Ian Paisley has abandoned the religious and political first principles that once guided him, argues the Rev Brian Kennaway, raising a dissenting voice
The new Northern Ireland Assembly is welcomed by all right-thinking people. Yet the political situation which arrived at this deal appears surreal to many.
Ian Richard Kyle Paisley, who all his life was denouncing any semblance of change as a "sell-out", has arguably sold out both his religious and political principles. The man who in all his religious and political life has caused division, within the Protestant and unionist family, now produces unity - with Sinn Féin!
It is little wonder that many people are confused and bewildered and are asking whether Paisley has abandoned all his first principles of both religion and politics.

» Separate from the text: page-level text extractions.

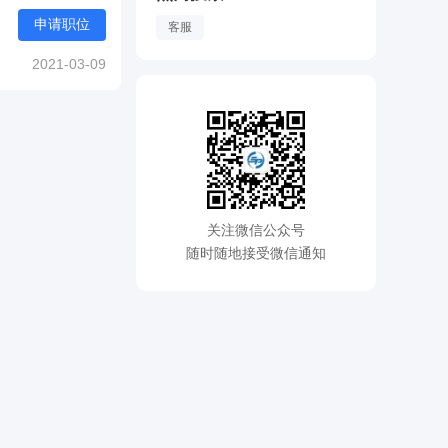
申请职位
客服
2021-03-09
关注微信公众号
随时随地接受微信通知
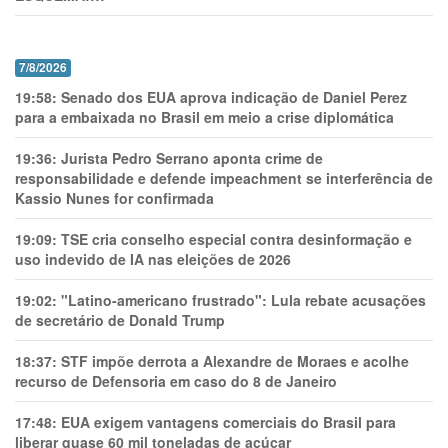
7/8/2026
19:58:
Senado dos EUA aprova indicação de Daniel Perez
para a embaixada no Brasil em meio a crise diplomática
19:36:
Jurista Pedro Serrano aponta crime de
responsabilidade e defende impeachment se interferência de
Kassio Nunes for confirmada
19:09:
TSE cria conselho especial contra desinformação e
uso indevido de IA nas eleições de 2026
19:02:
"Latino-americano frustrado": Lula rebate acusações
de secretário de Donald Trump
18:37:
STF impõe derrota a Alexandre de Moraes e acolhe
recurso de Defensoria em caso do 8 de Janeiro
17:48:
EUA exigem vantagens comerciais do Brasil para
liberar quase 60 mil toneladas de açúcar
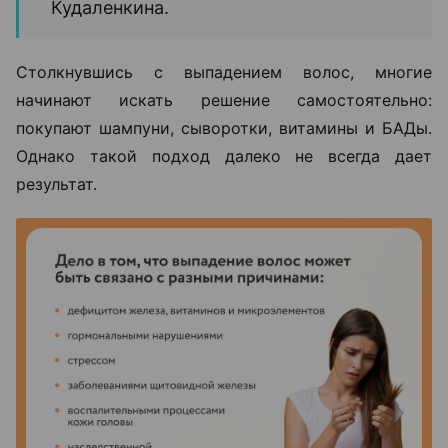
Кудаленкина.
Столкнувшись с выпадением волос, многие
начинают искать решение самостоятельно:
покупают шампуни, сыворотки, витамины и БАДы.
Однако такой подход далеко не всегда дает
результат.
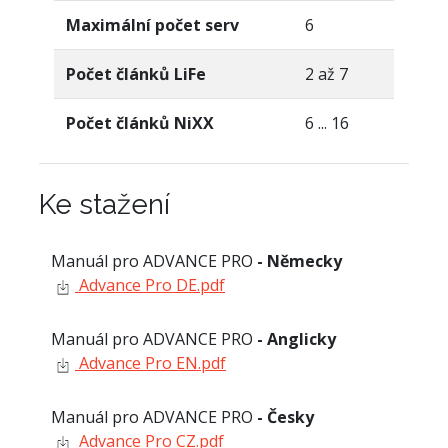
Maximální počet serv
6
Počet článků LiFe
2 až 7
Počet článků NiXX
6 ... 16
Ke stažení
Manuál pro ADVANCE PRO
- Německy
Advance Pro DE.pdf
Manuál pro ADVANCE PRO
- Anglicky
Advance Pro EN.pdf
Manuál pro ADVANCE PRO
- Česky
Advance Pro CZ.pdf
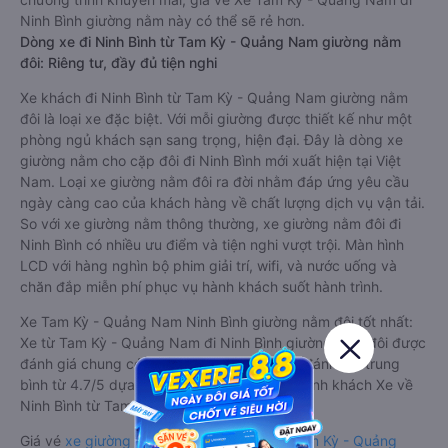
Ninh Bình giường nằm này có thể sẽ rẻ hơn.
Dòng xe đi Ninh Bình từ Tam Kỳ - Quảng Nam giường nằm
đôi: Riêng tư, đầy đủ tiện nghi
Xe khách đi Ninh Bình từ Tam Kỳ - Quảng Nam giường nằm
đôi là loại xe đặc biệt. Với mỗi giường được thiết kế như một
phòng ngủ khách sạn sang trọng, hiện đại. Đây là dòng xe
giường nằm cho cặp đôi đi Ninh Bình mới xuất hiện tại Việt
Nam. Loại xe giường nằm đôi ra đời nhằm đáp ứng yêu cầu
ngày càng cao của khách hàng về chất lượng dịch vụ vận tải.
So với xe giường nằm thông thường, xe giường nằm đôi đi
Ninh Bình có nhiều ưu điểm và tiện nghi vượt trội. Màn hình
LCD với hàng nghìn bộ phim giải trí, wifi, và nước uống và
chăn đắp miễn phí phục vụ hành khách suốt hành trình.
Xe Tam Kỳ - Quảng Nam Ninh Bình giường nằm đôi tốt nhất:
Xe từ Tam Kỳ - Quảng Nam đi Ninh Bình giường nằm đôi được
đánh giá chung có chất lượng Tốt với điểm đánh giá trung
bình từ 4.7/5 dựa trên 3283 phản hồi của hành khách Xe về
Ninh Bình từ Tam Kỳ - Quảng Nam.
Giá vé
xe giường nằm đôi đi Ninh Bình từ Tam Kỳ - Quảng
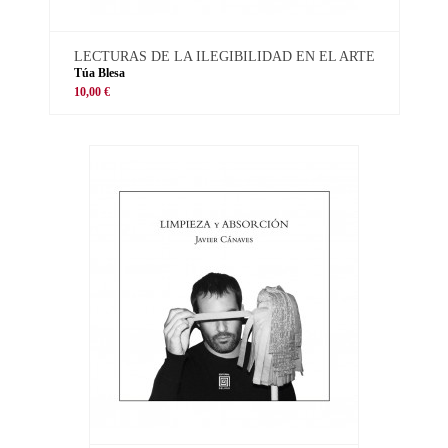
LECTURAS DE LA ILEGIBILIDAD EN EL ARTE
Túa Blesa
10,00 €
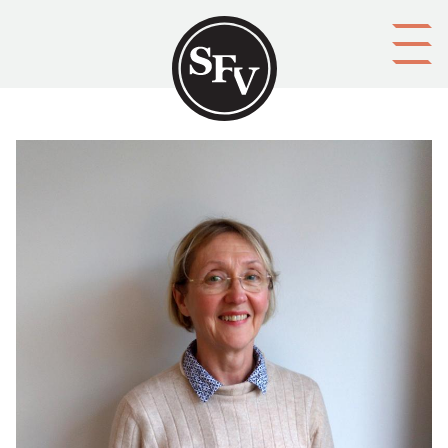
Gå till innehållet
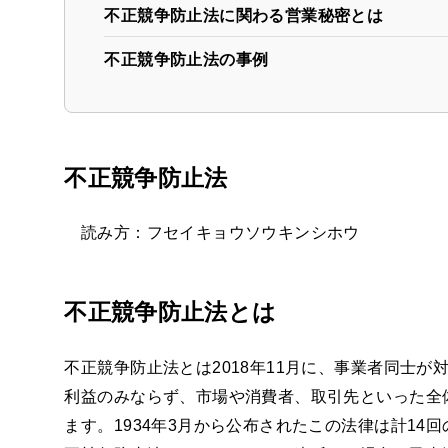
不正競争防止法に関わる営業秘密とは
不正競争防止法の事例
不正競争防止法
読み方：フセイキョウソウキンシホウ
不正競争防止法とは
不正競争防止法とは2018年11月に、事業者同士
利益のみならず、市場や消費者、取引先といった全
ます。1934年3月から公布されたこの法律は計14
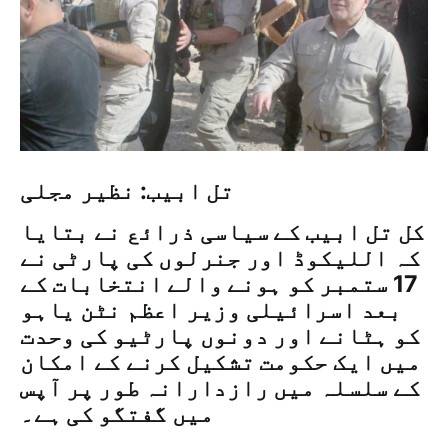
تل ابیب: نظیر مجلی
کل تل ابیب کے سیاسی ذرائع نے بتایا
کہ اللیکوڈ اور جنرلوں کی پارٹی نے
17 ستمبر کو ہونے والے انتخابات کے
بعد اسرائیلی وزیر اعظم نٹن یاہو
کو ہٹانے اور دونوں پارٹیو کی وحدت
میں ایک حکومت تشکیل کرنے کے امکان
کے سلسلہ میں رازدارانہ طور پر آپس
میں گفتگو کی ہے۔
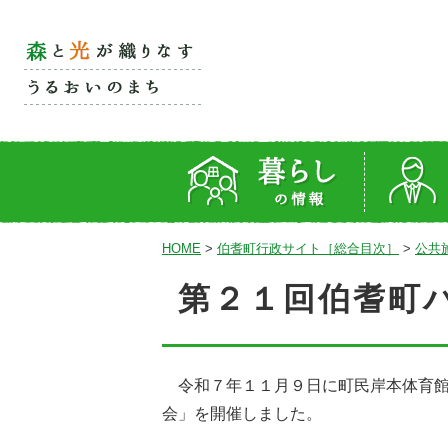
HOME
>
伯耆町行政サイト［総合目次］
>
公共
第２１回伯耆町
令和７年１１月９日に町民岸本体育館
会」を開催しました。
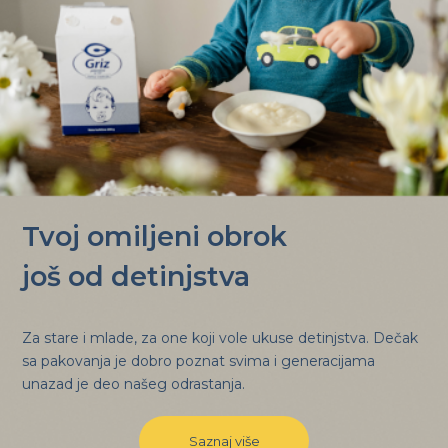
Tvoj omiljeni obrok
još od detinjstva
Za stare i mlade, za one koji vole ukuse detinjstva. Dečak
sa pakovanja je dobro poznat svima i generacijama
unazad je deo našeg odrastanja.
Saznaj više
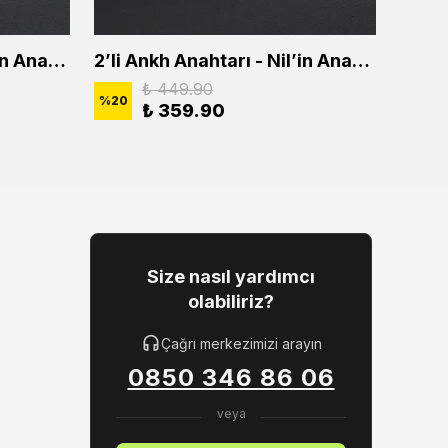
2'li Ankh Anahtarı - Nil'in Anahtarı Erkek Kadın Kolye Seti
2’li Ankh Anahtarı - Nil’in Anahtarı Erkek Kadın Kolye Seti
₺ 449.90
%
20
%
20
₺ 359.90
Size nasıl yardımcı
olabiliriz?
Çağrı merkezimizi arayın
0850 346 86 06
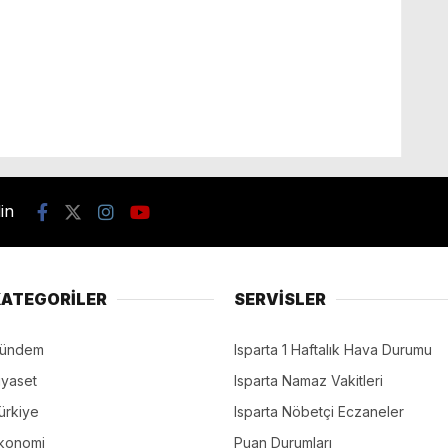
din
ATEGORİLER
SERVİSLER
ündem
Isparta 1 Haftalık Hava Durumu
iyaset
Isparta Namaz Vakitleri
ürkiye
Isparta Nöbetçi Eczaneler
konomi
Puan Durumları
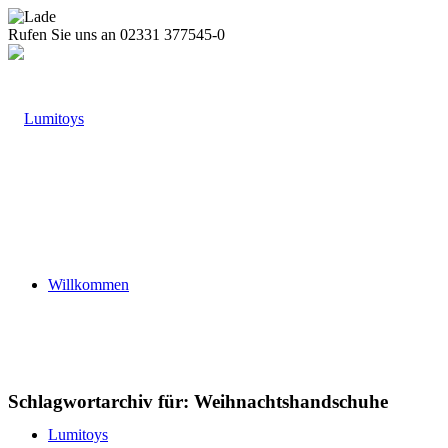
Rufen Sie uns an 02331 377545-0
Willkommen
Schlagwortarchiv für:
Weihnachtshandschuhe
Lumitoys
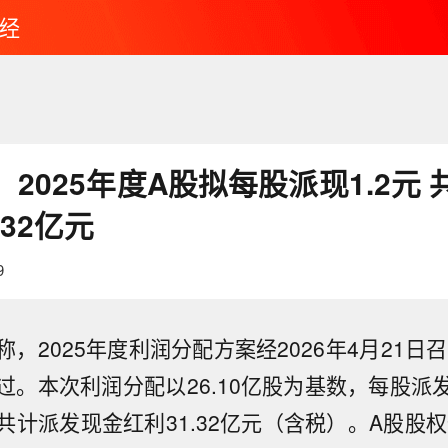
经
2025年度A股拟每股派现1.2元
.32亿元
9
，2025年度利润分配方案经2026年4月21日召
。本次利润分配以26.10亿股为基数，每股派发
计派发现金红利31.32亿元（含税）。A股股权
年期国债收益率上升5个基点至2.075%。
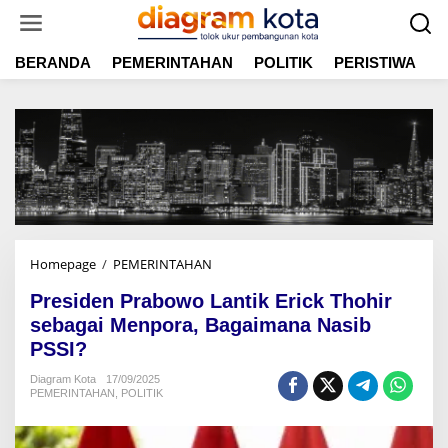
L
e
w
BERANDA
PEMERINTAHAN
POLITIK
PERISTIWA
E
a
t
i
k
e
k
o
n
t
e
n
Homepage
/
PEMERINTAHAN
P
r
Presiden Prabowo Lantik Erick Thohir
e
s
sebagai Menpora, Bagaimana Nasib
i
PSSI?
d
e
Diagram Kota
17/09/2025
PEMERINTAHAN
,
POLITIK
n
P
r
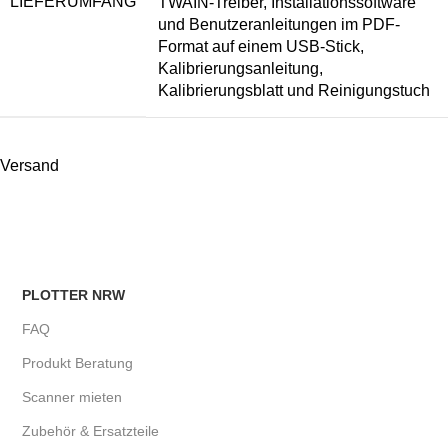
LIEFERUMFANG
TWAIN-Treiber, Installationssoftware
und Benutzeranleitungen im PDF-
Format auf einem USB-Stick,
Kalibrierungsanleitung,
Kalibrierungsblatt und Reinigungstuch
Versand
PLOTTER NRW
FAQ
Produkt Beratung
Scanner mieten
Zubehör & Ersatzteile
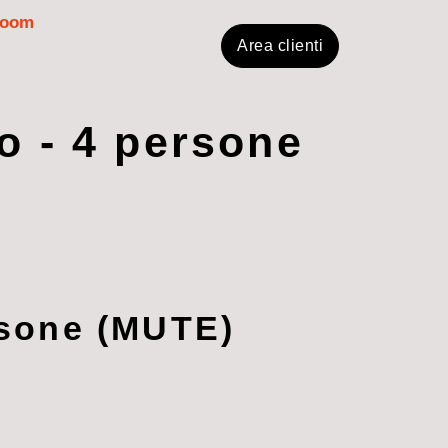
room
Area clienti
o - 4 persone
rsone (MUTE)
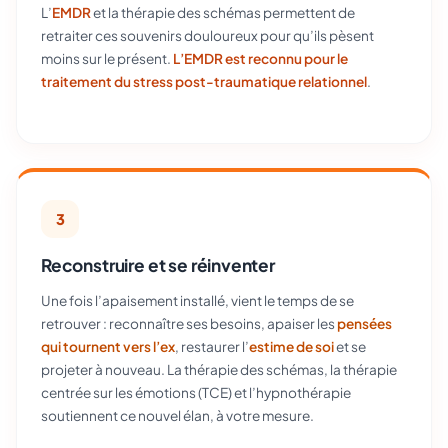
L’
EMDR
et la thérapie des schémas permettent de
retraiter ces souvenirs douloureux pour qu’ils pèsent
moins sur le présent.
L’EMDR est reconnu pour le
traitement du stress post-traumatique relationnel
.
3
Reconstruire et se réinventer
Une fois l’apaisement installé, vient le temps de se
retrouver : reconnaître ses besoins, apaiser les
pensées
qui tournent vers l’ex
, restaurer l’
estime de soi
et se
projeter à nouveau. La thérapie des schémas, la thérapie
centrée sur les émotions (TCE) et l’hypnothérapie
soutiennent ce nouvel élan, à votre mesure.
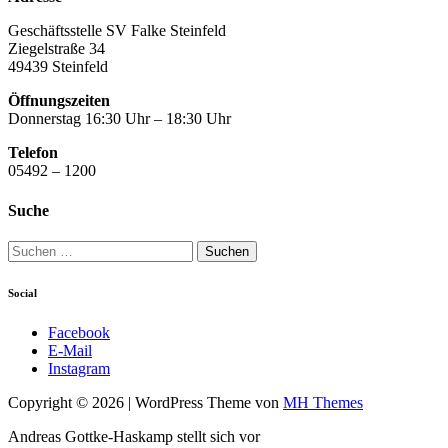
Geschäftsstelle SV Falke Steinfeld
Ziegelstraße 34
49439 Steinfeld
Öffnungszeiten
Donnerstag 16:30 Uhr – 18:30 Uhr
Telefon
05492 – 1200
Suche
Suchen
nach:
Social
Facebook
E-Mail
Instagram
Copyright © 2026 | WordPress Theme von
MH Themes
Andreas Gottke-Haskamp stellt sich vor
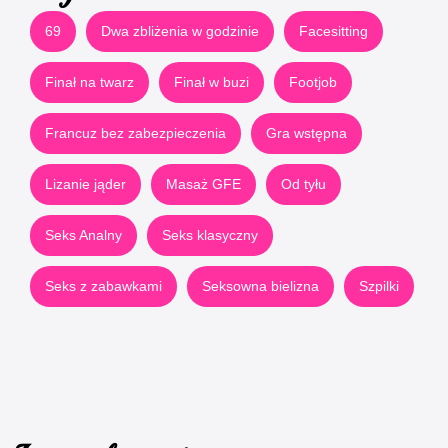
69
Dwa zbliżenia w godzinie
Facesitting
Finał na twarz
Finał w buzi
Footjob
Francuz bez zabezpieczenia
Gra wstępna
Lizanie jąder
Masaż GFE
Od tyłu
Seks Analny
Seks klasyczny
Seks z zabawkami
Seksowna bielizna
Szpilki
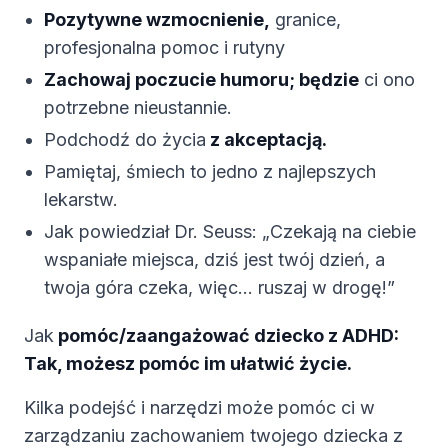
Pozytywne wzmocnienie,
granice,
profesjonalna pomoc i rutyny
Zachowaj poczucie humoru; będzie
ci ono
potrzebne nieustannie.
Podchodź do życia
z akceptacją.
Pamiętaj, śmiech to jedno z najlepszych
lekarstw.
Jak powiedział Dr. Seuss: „Czekają na ciebie
wspaniałe miejsca, dziś jest twój dzień, a
twoja góra czeka, więc… ruszaj w drogę!”
Jak
pomóc/zaangażować dziecko z ADHD:
Tak, możesz pomóc im ułatwić życie.
Kilka podejść i narzędzi może pomóc ci w
zarządzaniu zachowaniem twojego dziecka z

As far as religious principles are concerned, Paisley - and the church which he founded - has always affirmed that they were in the tradition of the Protestant reformers, both in relation to the scriptures and their ecclesiastical separation.
The website of the Free Presbyterian Church affirms: "we believe the Bible to be - not merely to contain, but actually to be - the very Word of God" and "we unhesitatingly embrace it as our chart and compass".
This attitude to scripture was not evident in the recent interview in which Ian Paisley stated that he would fulfil the full four years as First Minister. Many within the Christian community in Northern Ireland were astounded by this arrogance. Northern Ireland Christians, presumably Paisley included, were brought up with the knowledge and the implications of Proverbs 27:1, "Boast not thyself of tomorrow; for thou knowest not what a day may bring forth."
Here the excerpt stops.